§ **AIM OF THE TASK**: Search the records below for the word "weather" and show every line where it occurs.

== == ==

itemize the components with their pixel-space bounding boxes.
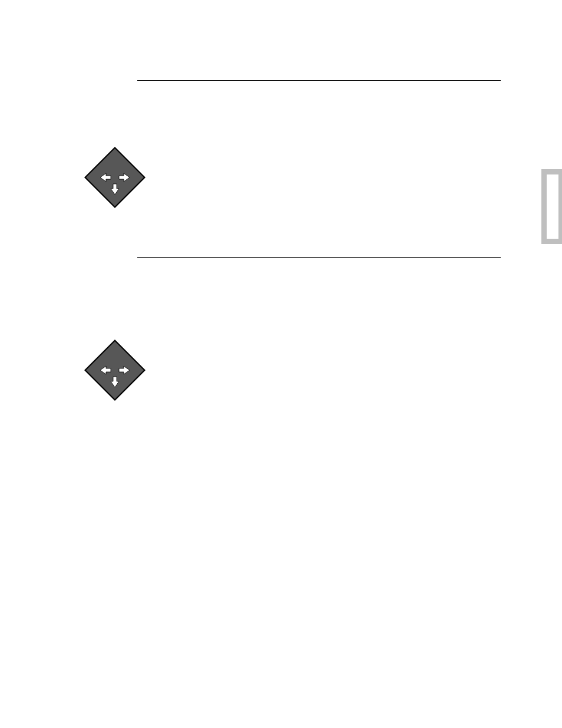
section-divider: [137, 257, 501, 258]
side-tab-inner: [547, 174, 558, 239]
svg-marker-1: [86, 149, 144, 206]
navigation-diamond-icon: [84, 147, 131, 194]
side-tab: [541, 169, 562, 244]
svg-marker-6: [86, 341, 144, 399]
section-divider: [137, 80, 501, 81]
navigation-diamond-icon: [84, 340, 131, 387]
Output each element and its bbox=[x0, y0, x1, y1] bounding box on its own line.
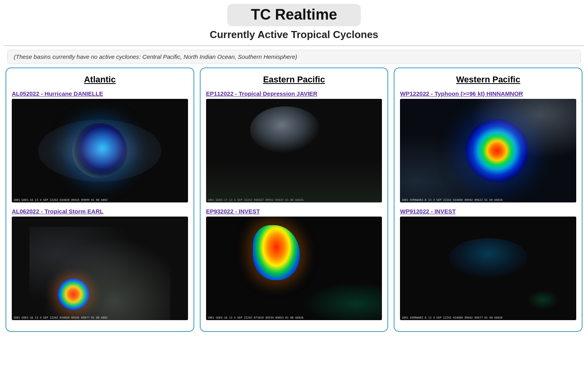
cyclone-link-al052022[interactable]: AL052022 - Hurricane DANIELLE bbox=[12, 90, 188, 97]
cyclone-entry-ep112022: EP112022 - Tropical Depression JAVIER100… bbox=[206, 90, 382, 202]
sat-image-wp122022[interactable]: 1001 HIMAWARI-8 13 4 SEP 2224Z 034600 09… bbox=[400, 99, 576, 202]
basin-card-western-pacific: Western PacificWP122022 - Typhoon (>=96 … bbox=[394, 67, 583, 332]
basin-title-western-pacific: Western Pacific bbox=[456, 75, 520, 85]
site-title: TC Realtime bbox=[251, 6, 337, 23]
cyclone-entry-wp122022: WP122022 - Typhoon (>=96 kt) HINNAMNOR10… bbox=[400, 90, 576, 202]
cyclone-entry-al062022: AL062022 - Tropical Storm EARL1001 GOES-… bbox=[12, 208, 188, 320]
cyclone-link-ep932022[interactable]: EP932022 - INVEST bbox=[206, 208, 382, 215]
img-caption-al062022: 1001 GOES-16 13 4 SEP 2224Z 034020 09191… bbox=[13, 316, 108, 319]
img-caption-ep932022: 1001 GOES-16 13 4 SEP 2224Z 071010 09339… bbox=[208, 316, 303, 319]
basin-title-eastern-pacific: Eastern Pacific bbox=[263, 75, 325, 85]
sat-image-al052022[interactable]: 1001 GOES-16 13 4 SEP 2224Z 034020 09415… bbox=[12, 99, 188, 202]
cyclone-entry-ep932022: EP932022 - INVEST1001 GOES-16 13 4 SEP 2… bbox=[206, 208, 382, 320]
basin-title-atlantic: Atlantic bbox=[84, 75, 116, 85]
img-caption-al052022: 1001 GOES-16 13 4 SEP 2224Z 034020 09415… bbox=[13, 199, 108, 202]
cyclone-link-wp122022[interactable]: WP122022 - Typhoon (>=96 kt) HINNAMNOR bbox=[400, 90, 576, 97]
header-divider bbox=[4, 46, 584, 46]
sat-image-wp912022[interactable]: 1001 HIMAWARI-8 13 4 SEP 2224Z 034600 09… bbox=[400, 217, 576, 320]
inactive-basins-notice: (These basins currently have no active c… bbox=[7, 50, 581, 64]
cyclone-link-wp912022[interactable]: WP912022 - INVEST bbox=[400, 208, 576, 215]
cyclone-link-al062022[interactable]: AL062022 - Tropical Storm EARL bbox=[12, 208, 188, 215]
cyclone-entry-al052022: AL052022 - Hurricane DANIELLE1001 GOES-1… bbox=[12, 90, 188, 202]
img-caption-wp122022: 1001 HIMAWARI-8 13 4 SEP 2224Z 034600 09… bbox=[402, 199, 502, 202]
cyclone-link-ep112022[interactable]: EP112022 - Tropical Depression JAVIER bbox=[206, 90, 382, 97]
img-caption-wp912022: 1001 HIMAWARI-8 13 4 SEP 2224Z 034600 09… bbox=[402, 316, 502, 319]
site-title-box: TC Realtime bbox=[227, 4, 361, 26]
sat-image-al062022[interactable]: 1001 GOES-16 13 4 SEP 2224Z 034020 09191… bbox=[12, 217, 188, 320]
sat-image-ep112022[interactable]: 1001 GOES-17 13 4 SEP 2224Z 084637 09912… bbox=[206, 99, 382, 202]
page-subtitle: Currently Active Tropical Cyclones bbox=[0, 29, 588, 41]
basins-container: AtlanticAL052022 - Hurricane DANIELLE100… bbox=[5, 67, 583, 332]
img-caption-ep112022: 1001 GOES-17 13 4 SEP 2224Z 084637 09912… bbox=[208, 199, 303, 202]
basin-card-atlantic: AtlanticAL052022 - Hurricane DANIELLE100… bbox=[5, 67, 194, 332]
sat-image-ep932022[interactable]: 1001 GOES-16 13 4 SEP 2224Z 071010 09339… bbox=[206, 217, 382, 320]
basin-card-eastern-pacific: Eastern PacificEP112022 - Tropical Depre… bbox=[200, 67, 389, 332]
cyclone-entry-wp912022: WP912022 - INVEST1001 HIMAWARI-8 13 4 SE… bbox=[400, 208, 576, 320]
header: TC Realtime Currently Active Tropical Cy… bbox=[0, 0, 588, 42]
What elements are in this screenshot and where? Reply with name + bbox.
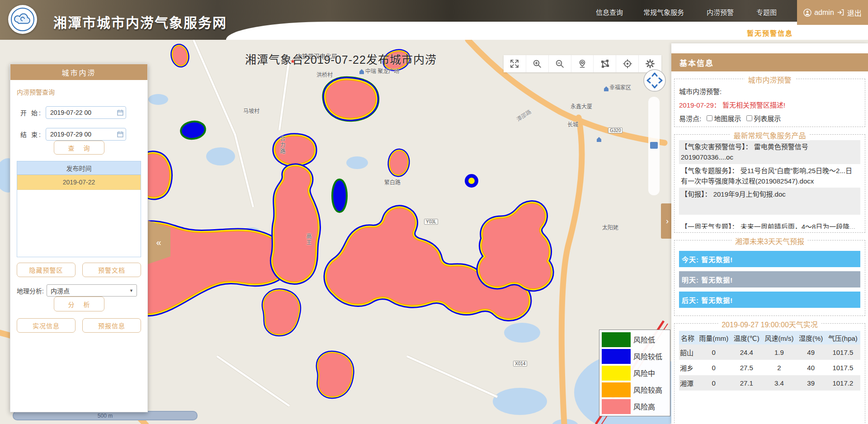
locate-button[interactable] [571,55,594,72]
list-display-checkbox[interactable] [746,115,752,121]
product-item[interactable]: 【气象灾害预警信号】： 雷电黄色预警信号2019070336....oc [679,140,860,164]
query-button[interactable]: 查 询 [54,141,104,155]
table-row: 湘潭 0 27.1 3.4 39 1017.2 [679,375,860,391]
zoom-slider-handle[interactable] [650,142,658,149]
chevron-down-icon: ▼ [129,288,133,293]
poi-label: 马坡村 [243,107,259,114]
start-date-input[interactable] [46,106,126,119]
cell-humidity: 40 [797,360,826,375]
start-date-label: 开 始: [17,108,46,117]
route-shield: Y03L [424,219,438,225]
table-row: 韶山 0 24.4 1.9 49 1017.5 [679,344,860,360]
cell-pressure: 1017.5 [826,344,860,360]
products-section: 最新常规气象服务产品 【气象灾害预警信号】： 雷电黄色预警信号201907033… [674,134,865,233]
user-account-box[interactable]: admin 退出 [797,0,868,25]
map-overlay-title: 湘潭气象台2019-07-22发布城市内涝 [245,51,437,67]
map-display-checkbox[interactable] [707,115,712,121]
legend-swatch-higher [602,382,631,397]
legend-label: 风险中 [633,367,655,378]
warning-section: 城市内涝预警 城市内涝预警: 2019-07-29： 暂无相关预警区描述! 易涝… [674,79,865,127]
zoom-in-button[interactable] [526,55,549,72]
table-header-row: 名称 雨量(mm) 温度(℃) 风速(m/s) 湿度(%) 气压(hpa) [679,331,860,344]
calendar-icon[interactable] [117,109,123,116]
user-name: admin [814,9,834,17]
column-header: 雨量(mm) [696,331,731,344]
cell-rain: 0 [696,344,731,360]
forecast-info-button[interactable]: 预报信息 [82,318,141,333]
fullscreen-button[interactable] [504,55,526,72]
geo-analysis-select[interactable]: 内涝点 ▼ [47,284,137,297]
zoom-out-button[interactable] [549,55,571,72]
nav-waterlogging-warning[interactable]: 内涝预警 [707,7,734,17]
geo-analysis-value: 内涝点 [51,286,70,295]
cell-humidity: 39 [797,375,826,391]
route-shield: G320 [608,127,623,133]
legend-swatch-medium [602,366,631,381]
cell-pressure: 1017.5 [826,360,860,375]
legend-row: 风险低 [602,332,668,347]
map-pan-control[interactable] [643,69,666,92]
chevron-left-icon: « [156,237,161,248]
scale-label: 500 m [98,413,113,419]
map-display-label: 地图展示 [714,113,741,123]
warning-line: 城市内涝预警: [679,86,860,96]
legend-swatch-low [602,332,631,347]
risk-zone-green-blue [181,121,205,140]
cell-wind: 1.9 [762,344,796,360]
map-zoom-slider[interactable] [648,97,660,195]
legend-label: 风险高 [633,401,655,412]
legend-row: 风险较高 [602,382,668,397]
left-panel-title: 城市内涝 [10,64,147,80]
warning-section-title: 城市内涝预警 [744,74,795,85]
end-date-label: 结 束: [17,130,46,139]
poi-label: 太阳姥 [602,223,618,231]
column-header: 温度(℃) [731,331,762,344]
live-weather-table: 名称 雨量(mm) 温度(℃) 风速(m/s) 湿度(%) 气压(hpa) 韶山… [679,331,860,391]
table-row: 湘乡 0 27.5 2 40 1017.5 [679,360,860,375]
forecast-dayafter-bar: 后天: 暂无数据! [679,292,860,308]
risk-zone-right [480,204,551,288]
result-list: 发布时间 2019-07-22 [17,161,141,257]
products-list: 【气象灾害预警信号】： 雷电黄色预警信号2019070336....oc 【气象… [679,140,860,229]
risk-legend: 风险低 风险较低 风险中 风险较高 风险高 [599,330,670,416]
nav-thematic-map[interactable]: 专题图 [756,7,777,17]
draw-polygon-button[interactable] [594,55,616,72]
legend-label: 风险较高 [633,384,662,395]
end-date-input[interactable] [46,128,126,141]
nav-regular-weather-service[interactable]: 常规气象服务 [643,7,684,17]
logout-icon [837,9,844,16]
product-item[interactable]: 【一周天气专题】： 未来一周前晴后雨，4～8日为一段降...集中期 (20190… [679,220,860,229]
poi-label: 中瑞 聚龙广场 [365,67,399,75]
center-target-button[interactable] [616,55,639,72]
poi-label: 洪桥村 [316,71,333,78]
route-shield: X014 [513,361,527,367]
right-panel: 基本信息 城市内涝预警 城市内涝预警: 2019-07-29： 暂无相关预警区描… [671,43,868,424]
column-header: 湿度(%) [797,331,826,344]
product-item[interactable]: 【旬报】： 2019年9月上旬旬报.doc [679,188,860,215]
page: 中铁武汉电化局 ★ 洪桥村 中瑞 聚龙广场 幸福家区 永鑫大厦 长城 潭邵路 G… [0,0,868,424]
result-column-header: 发布时间 [17,161,141,175]
hide-warning-zone-button[interactable]: 隐藏预警区 [17,263,75,277]
product-item[interactable]: 【气象专题服务】： 受11号台风“白鹿”影响,25日晚～2...日有一次中等强度… [679,164,860,188]
cell-pressure: 1017.2 [826,375,860,391]
analyze-button[interactable]: 分 析 [54,297,104,311]
right-panel-title: 基本信息 [671,53,868,71]
live-info-button[interactable]: 实况信息 [17,318,75,333]
risk-zone-blue-dot [465,174,478,188]
cell-temp: 24.4 [731,344,762,360]
risk-zone-upper-center [326,80,376,118]
road-label: 合力路 [278,136,286,155]
column-header: 气压(hpa) [826,331,860,344]
warning-detail: 2019-07-29： 暂无相关预警区描述! [679,100,860,109]
map-scale-bar: 500 m [13,411,198,420]
calendar-icon[interactable] [117,131,123,137]
warning-document-button[interactable]: 预警文档 [82,263,141,277]
column-header: 名称 [679,331,696,344]
chevron-right-icon: › [666,217,669,226]
result-row[interactable]: 2019-07-22 [17,175,141,190]
legend-row: 风险较低 [602,349,668,364]
legend-row: 风险中 [602,365,668,381]
risk-zone-small-topleft [171,45,189,66]
nav-info-query[interactable]: 信息查询 [596,7,623,17]
logout-label[interactable]: 退出 [847,7,862,18]
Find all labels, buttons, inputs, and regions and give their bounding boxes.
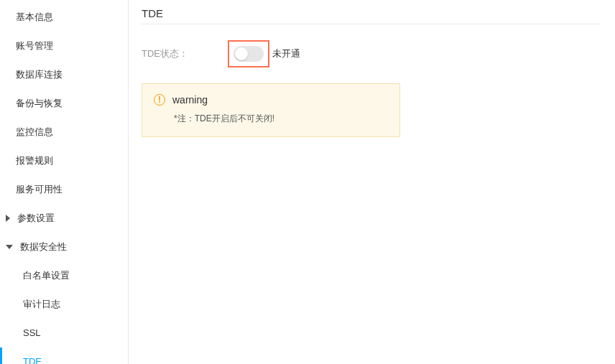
sidebar-item-label: 白名单设置 <box>23 270 70 281</box>
sidebar-item-audit-log[interactable]: 审计日志 <box>0 290 128 319</box>
sidebar-item-db-connection[interactable]: 数据库连接 <box>0 60 128 89</box>
warning-body: *注：TDE开启后不可关闭! <box>154 113 388 125</box>
sidebar-item-params[interactable]: 参数设置 <box>0 204 128 233</box>
sidebar-item-backup[interactable]: 备份与恢复 <box>0 89 128 118</box>
sidebar-item-label: 监控信息 <box>16 126 53 137</box>
chevron-down-icon <box>6 245 13 249</box>
warning-icon: ! <box>154 94 165 106</box>
chevron-right-icon <box>6 215 10 222</box>
sidebar-item-label: 基本信息 <box>16 11 53 22</box>
sidebar-item-account[interactable]: 账号管理 <box>0 32 128 60</box>
warning-title: warning <box>172 94 208 106</box>
sidebar-item-label: 数据安全性 <box>20 241 67 252</box>
sidebar-item-label: 备份与恢复 <box>16 98 63 108</box>
warning-box: ! warning *注：TDE开启后不可关闭! <box>142 83 400 137</box>
page-title: TDE <box>142 7 601 19</box>
sidebar-item-basic-info[interactable]: 基本信息 <box>0 3 128 32</box>
tde-status-label: TDE状态： <box>142 47 228 60</box>
sidebar-item-label: 报警规则 <box>16 155 53 166</box>
sidebar-item-monitor[interactable]: 监控信息 <box>0 118 128 146</box>
sidebar-item-label: SSL <box>23 327 41 338</box>
sidebar: 基本信息 账号管理 数据库连接 备份与恢复 监控信息 报警规则 服务可用性 参数… <box>0 0 129 364</box>
sidebar-item-label: 参数设置 <box>17 213 55 223</box>
sidebar-item-label: TDE <box>23 356 42 364</box>
sidebar-item-data-security[interactable]: 数据安全性 <box>0 233 128 261</box>
sidebar-item-alarm[interactable]: 报警规则 <box>0 146 128 175</box>
sidebar-item-label: 审计日志 <box>23 299 60 309</box>
tde-status-row: TDE状态： 未开通 <box>142 40 601 67</box>
tde-section: TDE状态： 未开通 ! warning *注：TDE开启后不可关闭! <box>142 24 601 137</box>
sidebar-item-label: 服务可用性 <box>16 184 63 195</box>
warning-header: ! warning <box>154 94 388 106</box>
tde-toggle[interactable] <box>233 46 264 62</box>
main-content: TDE TDE状态： 未开通 ! warning *注：TDE开启后不可关闭! <box>129 0 615 364</box>
tde-status-value: 未开通 <box>272 47 300 60</box>
toggle-highlight <box>228 40 269 67</box>
sidebar-item-tde[interactable]: TDE <box>0 347 128 364</box>
sidebar-item-whitelist[interactable]: 白名单设置 <box>0 261 128 290</box>
sidebar-item-ssl[interactable]: SSL <box>0 319 128 347</box>
sidebar-item-label: 数据库连接 <box>16 69 63 80</box>
sidebar-item-label: 账号管理 <box>16 40 53 51</box>
sidebar-item-availability[interactable]: 服务可用性 <box>0 175 128 204</box>
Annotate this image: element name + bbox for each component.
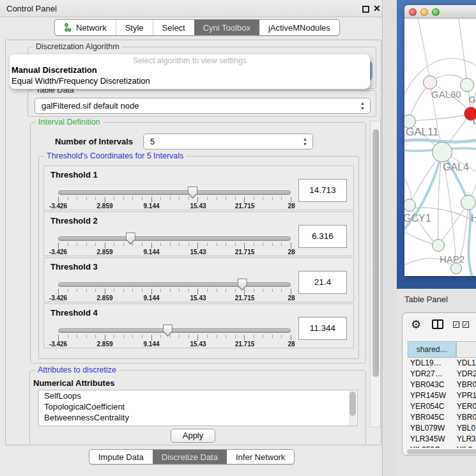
scrollbar-thumb[interactable]: [349, 392, 356, 416]
scrollbar-horizontal[interactable]: [406, 449, 476, 454]
slider-track[interactable]: [58, 190, 291, 195]
network-canvas[interactable]: GAL80GACGAL11GAL4GCY1HHAP2: [404, 19, 476, 276]
scrollbar-thumb[interactable]: [407, 449, 476, 454]
network-node-label: GAL80: [431, 89, 461, 100]
threshold-label: Threshold 3: [50, 262, 98, 272]
table-data-group: Table Data galFiltered.sif default node …: [27, 90, 376, 117]
axis-tick-label: 21.715: [235, 341, 255, 348]
close-icon[interactable]: ✕: [373, 3, 381, 13]
thresholds-group: Threshold's Coordinates for 5 Intervals …: [38, 156, 359, 359]
table-cell: YER0: [457, 402, 476, 413]
zoom-traffic-light-icon[interactable]: [432, 8, 440, 16]
tab-cyni-toolbox[interactable]: Cyni Toolbox: [194, 20, 259, 35]
axis-tick-label: 2.859: [96, 341, 112, 348]
table-cell: YER054C: [408, 402, 457, 413]
group-title: Threshold's Coordinates for 5 Intervals: [44, 151, 186, 160]
threshold-value-field[interactable]: 6.316: [298, 225, 347, 248]
network-window-titlebar[interactable]: [404, 5, 476, 19]
tab-network[interactable]: Network: [55, 20, 116, 35]
attribute-item[interactable]: BetweennessCentrality: [39, 412, 357, 423]
list-scrollbar[interactable]: [349, 391, 357, 426]
threshold-slider[interactable]: -3.4262.8599.14415.4321.71528: [58, 277, 291, 303]
network-node[interactable]: [432, 239, 445, 252]
tab-infer-network[interactable]: Infer Network: [227, 450, 294, 464]
threshold-slider[interactable]: -3.4262.8599.14415.4321.71528: [58, 231, 291, 257]
network-node[interactable]: [461, 195, 476, 210]
node-table-window: ⚙ ✓ ✓ shared… n YDL19…YDL1YDR27…YDR2YBR0…: [402, 312, 476, 456]
threshold-value-field[interactable]: 11.344: [298, 317, 347, 340]
table-cell: YDL19…: [408, 358, 457, 369]
threshold-slider[interactable]: -3.4262.8599.14415.4321.71528: [58, 185, 291, 211]
tab-jactivemnodules[interactable]: jActiveMNodules: [259, 20, 339, 35]
table-row[interactable]: YBL079WYBL0: [408, 424, 476, 434]
threshold-value-field[interactable]: 21.4: [298, 271, 347, 294]
table-row[interactable]: YIL052CYIL0: [408, 445, 476, 448]
network-node[interactable]: [423, 75, 437, 89]
tab-discretize-data[interactable]: Discretize Data: [153, 450, 227, 464]
threshold-label: Threshold 4: [50, 308, 98, 318]
attribute-item[interactable]: SelfLoops: [39, 390, 357, 401]
axis-tick-label: -3.426: [49, 295, 67, 302]
table-cell: YBR045C: [408, 413, 457, 424]
table-header-row: shared… n: [408, 341, 476, 358]
table-row[interactable]: YPR145WYPR1: [408, 391, 476, 402]
attributes-list[interactable]: SelfLoopsTopologicalCoefficientBetweenne…: [38, 390, 358, 426]
dropdown-option-equal-width[interactable]: Equal Width/Frequency Discretization: [12, 76, 150, 86]
slider-track[interactable]: [58, 282, 291, 287]
threshold-slider[interactable]: -3.4262.8599.14415.4321.71528: [58, 323, 291, 349]
column-header-shared-name[interactable]: shared…: [408, 341, 456, 358]
table-row[interactable]: YBR045CYBR0: [408, 413, 476, 424]
axis-tick-label: 28: [288, 249, 295, 256]
tab-select[interactable]: Select: [153, 20, 194, 35]
axis-tick-label: -3.426: [49, 341, 67, 348]
apply-button[interactable]: Apply: [171, 429, 215, 443]
slider-track[interactable]: [58, 236, 291, 241]
slider-track[interactable]: [58, 328, 291, 333]
scrollbar-vertical[interactable]: [370, 121, 381, 427]
spinner-icon[interactable]: ▲▼: [360, 101, 365, 111]
cyni-mode-tabs: Impute Data Discretize Data Infer Networ…: [89, 449, 295, 464]
float-window-icon[interactable]: [362, 6, 369, 13]
checkbox-icon[interactable]: ✓: [463, 321, 469, 328]
network-node[interactable]: [432, 142, 452, 162]
number-of-intervals-value: 5: [150, 137, 155, 146]
numerical-attributes-label: Numerical Attributes: [33, 378, 114, 388]
table-body: YDL19…YDL1YDR27…YDR2YBR043CYBR0YPR145WYP…: [408, 358, 476, 448]
threshold-panel: Threshold 2 -3.4262.8599.14415.4321.7152…: [43, 211, 354, 256]
column-header-name[interactable]: n: [456, 341, 476, 358]
minimize-traffic-light-icon[interactable]: [420, 8, 428, 16]
axis-ticks-major: [58, 243, 291, 249]
scrollbar-thumb[interactable]: [372, 129, 379, 377]
threshold-value-field[interactable]: 14.713: [298, 179, 347, 202]
number-of-intervals-label: Number of Intervals: [55, 137, 133, 146]
tab-label: Select: [162, 23, 185, 33]
tab-label: jActiveMNodules: [268, 23, 330, 33]
network-node-label: GA: [468, 94, 476, 105]
table-row[interactable]: YDR27…YDR2: [408, 369, 476, 380]
table-cell: YDR2: [457, 369, 476, 380]
axis-tick-label: 2.859: [96, 295, 112, 302]
gear-icon[interactable]: ⚙: [411, 318, 421, 332]
tab-impute-data[interactable]: Impute Data: [89, 450, 153, 464]
number-of-intervals-combobox[interactable]: 5 ▲▼: [143, 134, 313, 150]
table-row[interactable]: YBR043CYBR0: [408, 380, 476, 391]
column-settings-icon[interactable]: [432, 319, 443, 329]
table-row[interactable]: YLR345WYLR3: [408, 434, 476, 445]
dropdown-option-manual[interactable]: Manual Discretization: [12, 65, 97, 75]
table-row[interactable]: YDL19…YDL1: [408, 358, 476, 369]
network-node[interactable]: [460, 78, 474, 92]
algorithm-dropdown-popup: Select algorithm to view settings Manual…: [10, 54, 370, 89]
panel-divider[interactable]: [383, 0, 397, 476]
axis-tick-label: 21.715: [235, 249, 255, 256]
axis-tick-label: -3.426: [49, 249, 67, 256]
close-traffic-light-icon[interactable]: [409, 8, 417, 16]
axis-tick-label: 2.859: [96, 249, 112, 256]
attribute-item[interactable]: TopologicalCoefficient: [39, 401, 357, 412]
spinner-icon[interactable]: ▲▼: [302, 137, 308, 147]
checkbox-icon[interactable]: ✓: [453, 321, 459, 328]
table-row[interactable]: YER054CYER0: [408, 402, 476, 413]
threshold-panel: Threshold 1 -3.4262.8599.14415.4321.7152…: [43, 165, 354, 210]
group-title: Interval Definition: [36, 118, 103, 127]
tab-style[interactable]: Style: [116, 20, 153, 35]
table-data-combobox[interactable]: galFiltered.sif default node ▲▼: [35, 98, 371, 114]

== == ==

§ **YOUR SOLUTION**:
live-weather-table: 名称 雨量(mm) 温度(℃) 风速(m/s) 湿度(%) 气压(hpa) 韶山… [679,331,860,391]
nav-regular-weather-service[interactable]: 常规气象服务 [643,7,684,17]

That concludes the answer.